The gimmick is that each box has a nice animal on it, and depending on the box you buy, you will be providing aid to said animal. Enjoy the moral terror of being forced to choose between Peach Penguins, Pink Rhinos, Yellow and Black Elephants, or Purple Goannas. Regardless of your choice some animal is getting shafted, and it’s probably going to be you. There used to be more drinks in the range, so I guess the Great White Shark must have gone extinct recently.
Since these drinks are saving the world, there’s no need for them to taste good. Across their entire range, PTR’s taste like TV static held in close proximity to a fruit. At $2.50 per standard, I can’t justify drinking these for anything other than the faux superiority I gain over my peers.
You can sip away like the armchair activist you are, puffing on a disposable vape, while masturbating to YouTube videos “debunking” Jaws. I will continue to get shit-faced off of homemade G&T’s, AND I’ll produce an eighth of the waste.
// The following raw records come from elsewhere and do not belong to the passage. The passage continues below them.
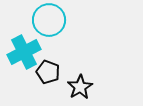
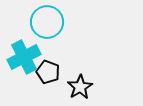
cyan circle: moved 2 px left, 2 px down
cyan cross: moved 5 px down
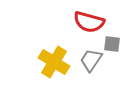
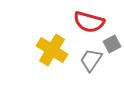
gray square: rotated 36 degrees counterclockwise
yellow cross: moved 2 px left, 12 px up
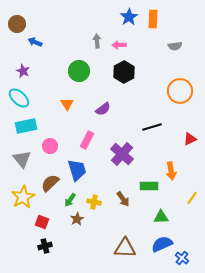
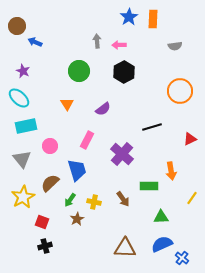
brown circle: moved 2 px down
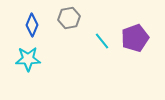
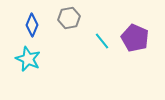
purple pentagon: rotated 28 degrees counterclockwise
cyan star: rotated 25 degrees clockwise
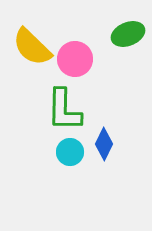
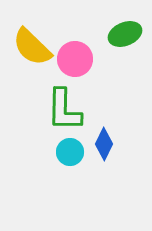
green ellipse: moved 3 px left
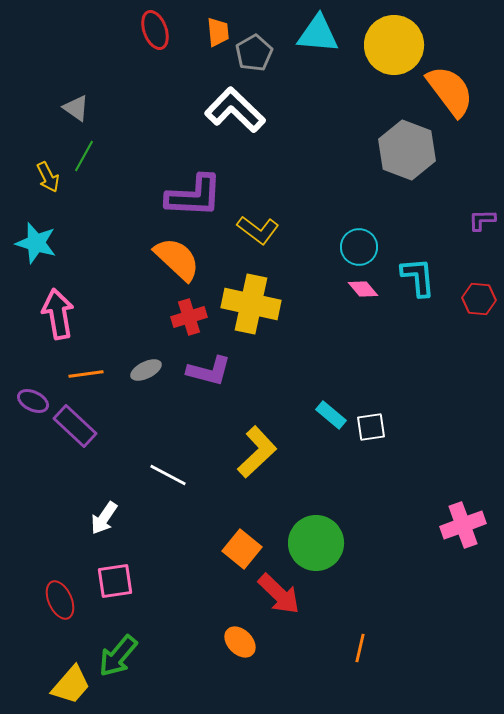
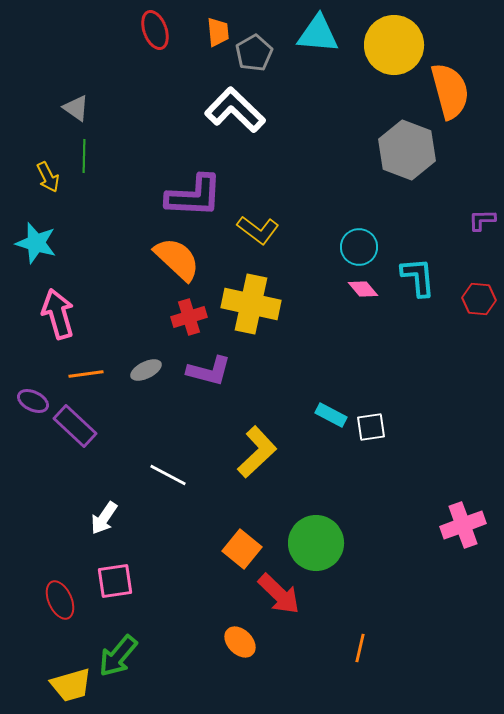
orange semicircle at (450, 91): rotated 22 degrees clockwise
green line at (84, 156): rotated 28 degrees counterclockwise
pink arrow at (58, 314): rotated 6 degrees counterclockwise
cyan rectangle at (331, 415): rotated 12 degrees counterclockwise
yellow trapezoid at (71, 685): rotated 33 degrees clockwise
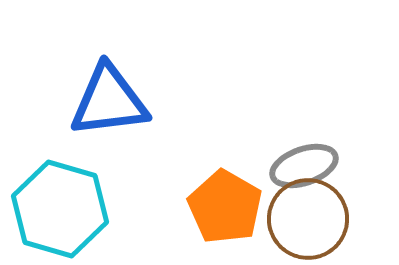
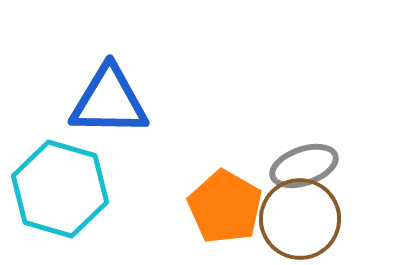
blue triangle: rotated 8 degrees clockwise
cyan hexagon: moved 20 px up
brown circle: moved 8 px left
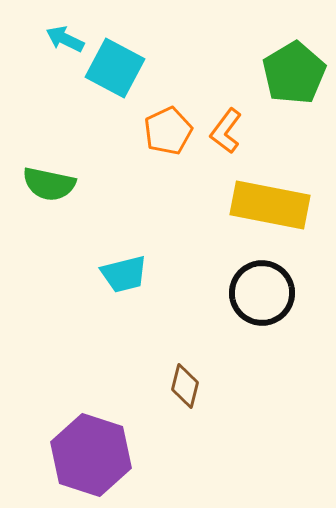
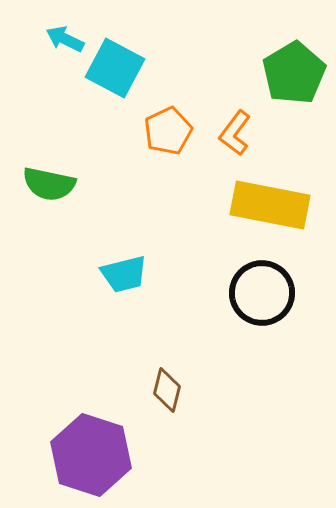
orange L-shape: moved 9 px right, 2 px down
brown diamond: moved 18 px left, 4 px down
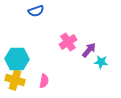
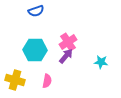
purple arrow: moved 23 px left, 6 px down
cyan hexagon: moved 18 px right, 9 px up
pink semicircle: moved 3 px right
Question: how do these groups of animals feel by profiting off of my inevitable alcohol-related death? Do they laugh at the irony of self-abuse in honour of endangered species, or do they weep at how detached humanity has become from their environment?
Either way, I can at least find solace in my bloated death knowing I contributed, like, $5 to save some penguin. Call me Steve Irwin.
Tasting notes: Shark-fin soup with a side of braised ivory.
Chugability: 4/10, get it overwith fast.
Hangover depression level: No hangover, they’re basically water. Depressed for the animals.
Overall: 4/10, these things have more morals than I do.